The pension annual allowance will remain at £40,000, and chancellor Philip Hammond has also resisted tinkering with the thorny issue of pension tax relief.
Chancellor Philip Hammond cold-shouldered speculation that pensions would be meddled with in order to fund future spending pledges.
Various pension experts had feared a cut to the annual pension allowance, with many pencilling in a reduction from £40,000 to £30,000 as a means of raising the £20 billion of additional funding that has been promised to the NHS.
But in today’s Budget (29 October), Hammond resisted the urge to tinker with the allowance, meaning the allowance will remain at £40,000. Nor did he touch the current lifetime allowance of just over £1 million.
In a move that was more widely expected, Hammond also opted against tinkering with the thorny issue of pension tax relief. For some time now there have been concerns higher-rate pension tax relief is in the government’s sights, but once again it proved to be merely speculation.
George Osborne, the former chancellor, consulted at length on possible reforms to the tax relief on pension contributions, although he stopped short of implementing change. However, the system is expensive, with pension tax relief costing the government £39 billion in the last tax year.
Steve Webb, director of policy at Royal London, comments: “The chancellor’s windfall from better-than-expected borrowing forecasts meant that he did not have to cut back pension tax relief in this Budget.
“But having described the system as ‘eye-wateringly expensive’, it is likely to be only a matter of time before this chancellor – or his successor – comes back for more. Today’s respite for pension tax relief is likely to be only temporary.”

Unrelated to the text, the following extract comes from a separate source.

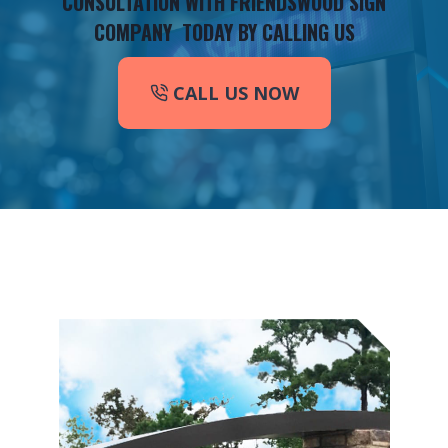
CONSULTATION WITH FRIENDSWOOD SIGN
COMPANY TODAY BY CALLING US
CALL US NOW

That’s all the more likely as critics say that the system favours the wealthy, as higher-rate and additional taxpayers gain the biggest tax relief on contributions.
A radical move to introduce a flat rate of pension tax relief has been mooted for some time, but as things stand today the proverbial can has been kicked down the road in regard to how, over the long term, people are incentivised to pay money into pensions.
Although it was a quiet day on the pensions front the rise in the higher rate tax threshold, from £46,350 to £50,000 next April, will result previously higher-rate taxpayers slipping into the basic rate tax bracket.
As a consequence, the tax relief they receive when putting money into a pension will be halved from 40% to 20%.
Steven Cameron, pensions director at Aegon, says: “Increasing the higher rate tax threshold to £50,000 from next April will mean fewer people are higher rate tax payers with some moving to be basic rate tax payers.
He adds: "While few will object to this, it does affect pension saving as individuals receive tax relief, or a government top-up, based on their highest marginal income tax rate of 20%, 40% or 45%.
"For those moving down into the basic rate tax bracket, their government top-up is halved, meaning less may be going into their pension."